(Beginning of Information supplied)

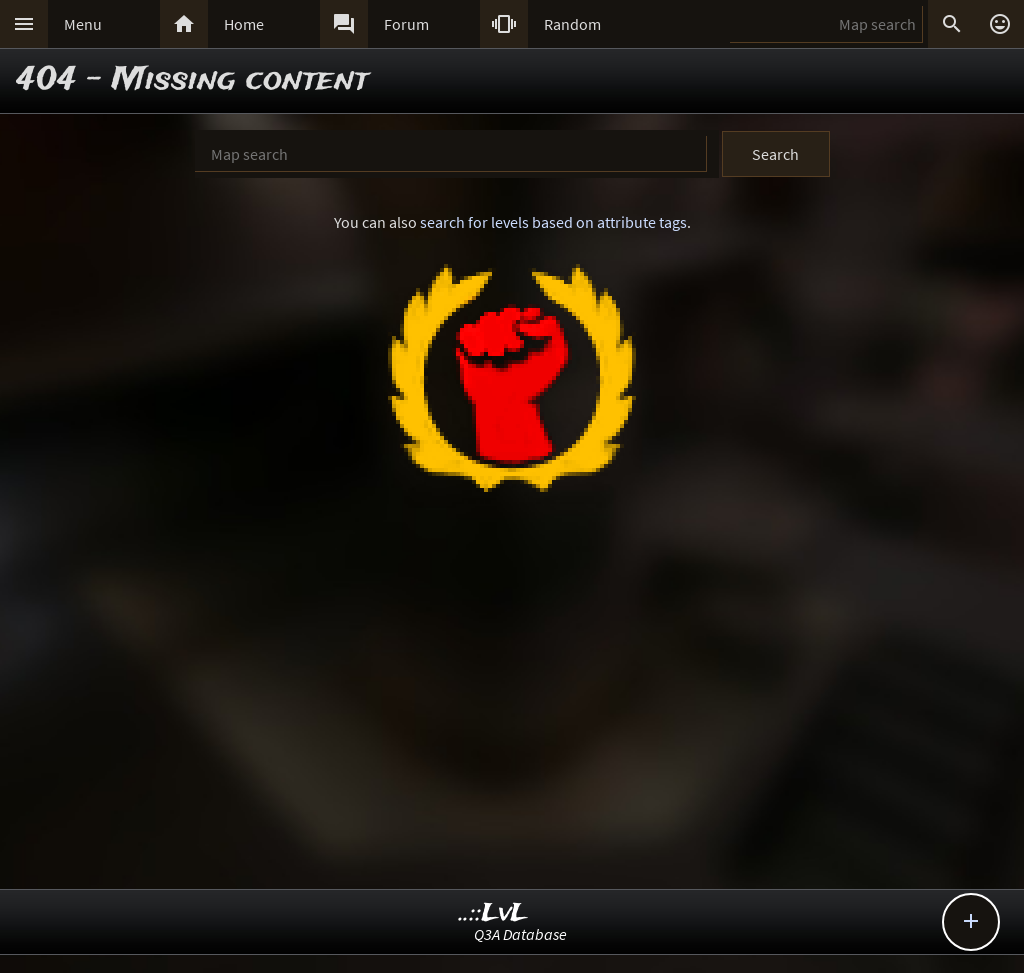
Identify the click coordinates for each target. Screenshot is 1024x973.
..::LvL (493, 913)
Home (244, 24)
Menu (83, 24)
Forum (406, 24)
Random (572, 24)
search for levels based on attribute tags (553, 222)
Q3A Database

(End of Information supplied)

Task item |
Restate exactly each line of the data from the one bearing "Random (572, 24)" to the end, and add nothing.

Answer section |
Random (572, 24)
search for levels based on attribute tags (553, 222)
Q3A Database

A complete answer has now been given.